Eric Crombez: Yes. And the randomization should help with seasonality too, because you’re not random you’re not randomizing exactly one to one, but you are trying to keep that balance through randomization. So that could help there as well.
Operator: Our next question comes from the line of Luca Issi with RBC Capital. Your line is open.
Luca Issi: Great. Thanks so much for taking my question. Congrats on the progress. Maybe circling back on the prior questions and the first interim look for COSMIC, maybe just ask slightly differently. In a scenario where the Phase II data is replicated and the 57% reduction in fracture is actually reticulated in the Phase III, would that be sufficient to hit the staff by year end or do you need to see something better in order to hit the stats by year end? So, that’s question number one. And question number two on OI, can you just remind us the latest thinking on the competitive landscape? It looks like Amgen is actually running a trial Phase III versus bisphosphonate in 5 versus 17 years of age versus you’re obviously running a Phase III versus placebo in 5 to 25 years of age.
How should we reconcile that difference? Why is the FDA asking them to run a trial versus biphosphate in 5 and older versus your run rate trial versus placebo? Any thoughts there? Much appreciated. Thanks so much.
Emil Kakkis: Sure. Well, I’d reconcile that ours is better, but that would be the simple answer. Our trial will be 5 to 25 against placebo, but we’re also running a 2 to 7 which against bisphosphonate. So, we can you’ll be able to look at both sides of the story. But I feel confident that we’re in good position. The data that Amgen put out in BMD, at six months was about half what we achieved.
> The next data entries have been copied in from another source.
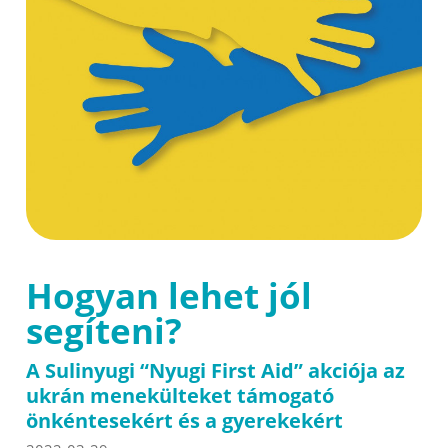
Hogyan lehet jól
segíteni?
A Sulinyugi “Nyugi First Aid” akciója az
ukrán menekülteket támogató
önkéntesekért és a gyerekekért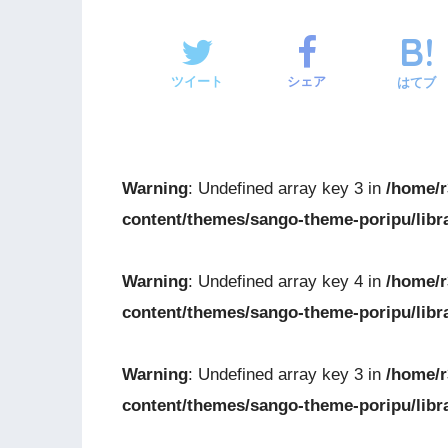
ツイート
シェア
はてブ
Warning
: Undefined array key 3 in
/home/r
content/themes/sango-theme-poripu/libr
Warning
: Undefined array key 4 in
/home/r
content/themes/sango-theme-poripu/libr
Warning
: Undefined array key 3 in
/home/r
content/themes/sango-theme-poripu/libr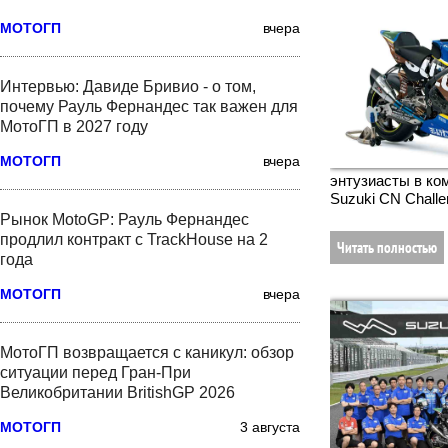
МОТОГП
вчера
Интервью: Давиде Бривио - о том,
почему Рауль Фернандес так важен для
МотоГП в 2027 году
МОТОГП
вчера
энтузиасты в ко
Suzuki CN Challe
Рынок MotoGP: Рауль Фернандес
продлил контракт с TrackHouse на 2
Читать полностью
года
МОТОГП
вчера
МотоГП возвращается с каникул: обзор
ситуации перед Гран-При
Великобритании BritishGP 2026
МОТОГП
3 августа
That was at their highest dose that they tested in their dosing study. So right now, our data will look stronger than theirs, just based on that. So, so far we’re not right now we’re not concerned. With regard to the COSMIC, 60% is one of the factors. The real other important factor is how many fractures really are going. For example, if it was 1.5 fracture that would greatly help the ability in the control group to hit the endpoint.